• _Exercise directions_: Print exactly what appears from the line containing "desarrollará y" through the final line of the data below, pictures excluded.

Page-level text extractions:
——————

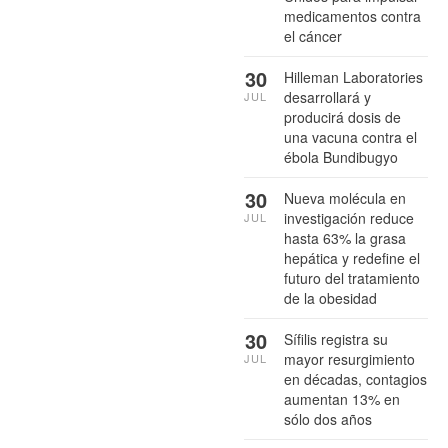
medicamentos contra
el cáncer
30
Hilleman Laboratories
desarrollará y
JUL
producirá dosis de
una vacuna contra el
ébola Bundibugyo
30
Nueva molécula en
investigación reduce
JUL
hasta 63% la grasa
hepática y redefine el
futuro del tratamiento
de la obesidad
30
Sífilis registra su
mayor resurgimiento
JUL
en décadas, contagios
aumentan 13% en
sólo dos años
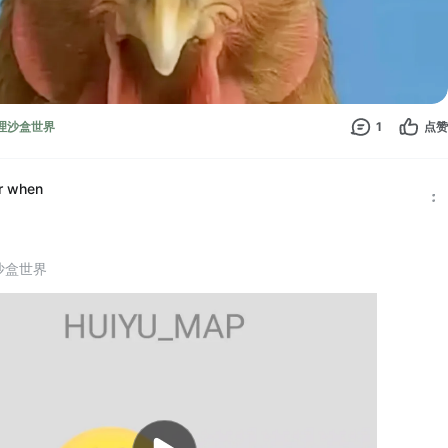
 物理沙盒世界
1
点赞
r when
理沙盒世界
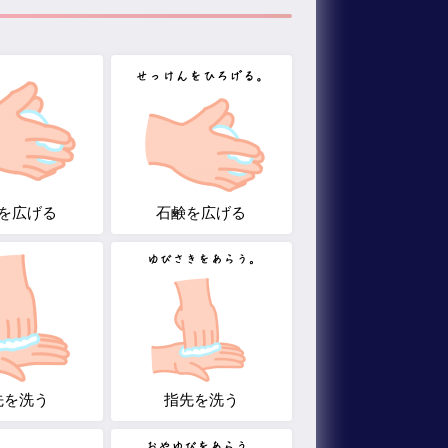
を広げる
石鹸を広げる
先を洗う
指先を洗う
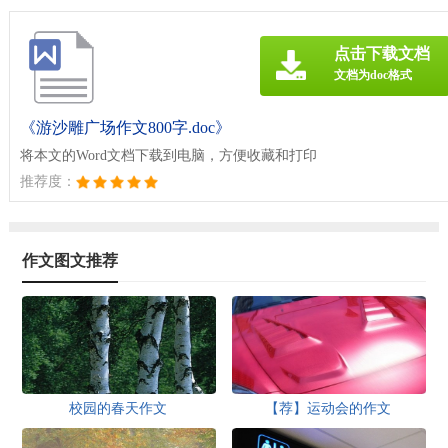
点击下载文档
文档为doc格式
《游沙雕广场作文800字.doc》
将本文的Word文档下载到电脑，方便收藏和打印
推荐度：
作文图文推荐
校园的春天作文
【荐】运动会的作文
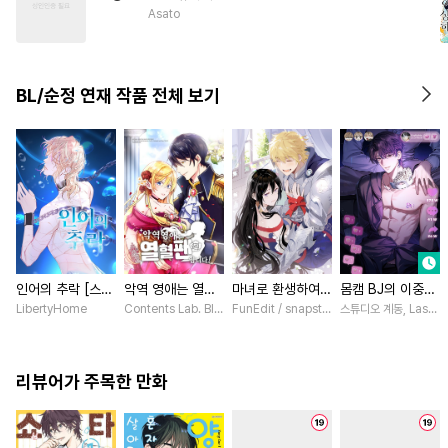
#
직진수
#
판타지
#
드라마
Asato
#
변태
#
동정공
#
돔섭버스
#
조교
#
연상연하
BL/순정 연재 작품 전체 보기
#
헤테로공
#
평범공
인어의 추락 [스크
악역 영애는 열혈
마녀로 환생하여
몸캠 BJ의 이중생
롤]
팬입니다! [스크
성기사를 키웠다
활 [스크롤]
LibertyHome
Contents Lab. Blue TOKYO / 카라스마 시메이, ZUZU
FunEdit / snapstudio
스튜디오 계동, Lasso
롤]
[스크롤]
리뷰어가 주목한 만화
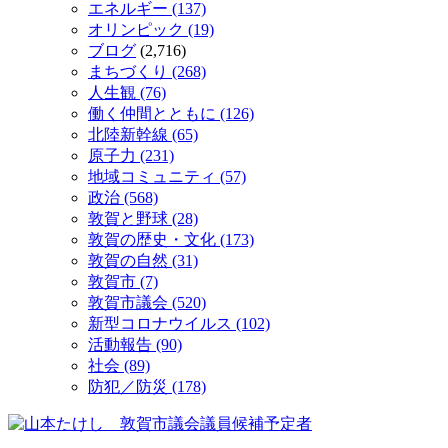
エネルギー (137)
オリンピック (19)
ブログ
(2,716)
まちづくり (268)
人生観 (76)
働く仲間とともに (126)
北陸新幹線 (65)
原子力 (231)
地域コミュニティ (57)
政治 (568)
敦賀と野球 (28)
敦賀の歴史・文化 (173)
敦賀の自然 (31)
敦賀市 (7)
敦賀市議会 (520)
新型コロナウイルス (102)
活動報告 (90)
社会 (89)
防犯／防災 (178)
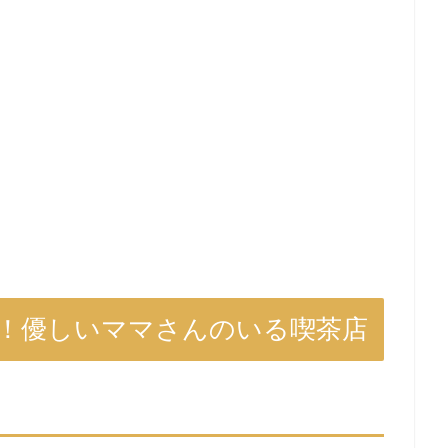
分！優しいママさんのいる喫茶店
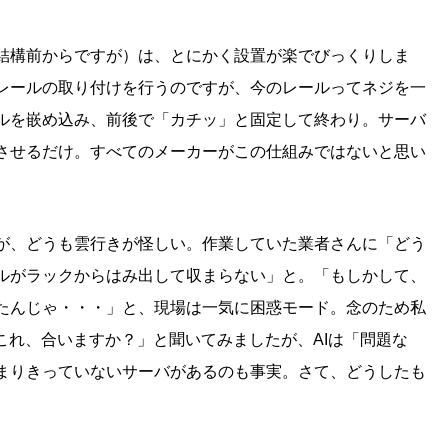
結構前からですが）は、とにかく設置が楽でびっくりしま
レールの取り付けを行うのですが、今のレールってネジを一
ルを嵌め込み、前後で「カチッ」と固定して終わり。サーバ
させるだけ。すべてのメーカーがこの仕組みではないと思い
。
が、どうも雲行きが怪しい。作業していた業者さんに「どう
ルがラックからはみ出して収まらない」と。「もしかして、
たんじゃ・・・」と、現場は一気に困惑モード。念のため私
これ、合いますか？」と聞いてみましたが、AIは「問題な
まりきっていないサーバがあるのも事実。さて、どうしたも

——————

• _Completed exercise_:
desarrollará y
JUL
producirá dosis de
una vacuna contra el
ébola Bundibugyo
30
Nueva molécula en
investigación reduce
JUL
hasta 63% la grasa
hepática y redefine el
futuro del tratamiento
de la obesidad
30
Sífilis registra su
mayor resurgimiento
JUL
en décadas, contagios
aumentan 13% en
sólo dos años
 物理沙盒世界
1
点赞
r when
理沙盒世界
を広げる
石鹸を広げる
先を洗う
指先を洗う
点击下载文档
文档为doc格式
《游沙雕广场作文800字.doc》
将本文的Word文档下载到电脑，方便收藏和打印
推荐度：
作文图文推荐
校园的春天作文
【荐】运动会的作文
#
직진수
#
판타지
#
드라마
Asato
#
변태
#
동정공
#
돔섭버스
#
조교
#
연상연하
BL/순정 연재 작품 전체 보기
#
헤테로공
#
평범공
인어의 추락 [스크
악역 영애는 열혈
마녀로 환생하여
몸캠 BJ의 이중생
롤]
팬입니다! [스크
성기사를 키웠다
활 [스크롤]
LibertyHome
Contents Lab. Blue TOKYO / 카라스마 시메이, ZUZU
FunEdit / snapstudio
스튜디오 계동, Lasso
롤]
[스크롤]
리뷰어가 주목한 만화
エネルギー (137)
オリンピック (19)
ブログ
(2,716)
まちづくり (268)
人生観 (76)
働く仲間とともに (126)
北陸新幹線 (65)
原子力 (231)
地域コミュニティ (57)
政治 (568)
敦賀と野球 (28)
敦賀の歴史・文化 (173)
敦賀の自然 (31)
敦賀市 (7)
敦賀市議会 (520)
新型コロナウイルス (102)
活動報告 (90)
社会 (89)
防犯／防災 (178)
分！優しいママさんのいる喫茶店
結構前からですが）は、とにかく設置が楽でびっくりしま
レールの取り付けを行うのですが、今のレールってネジを一
ルを嵌め込み、前後で「カチッ」と固定して終わり。サーバ
させるだけ。すべてのメーカーがこの仕組みではないと思い
。
が、どうも雲行きが怪しい。作業していた業者さんに「どう
ルがラックからはみ出して収まらない」と。「もしかして、
たんじゃ・・・」と、現場は一気に困惑モード。念のため私
これ、合いますか？」と聞いてみましたが、AIは「問題な
まりきっていないサーバがあるのも事実。さて、どうしたも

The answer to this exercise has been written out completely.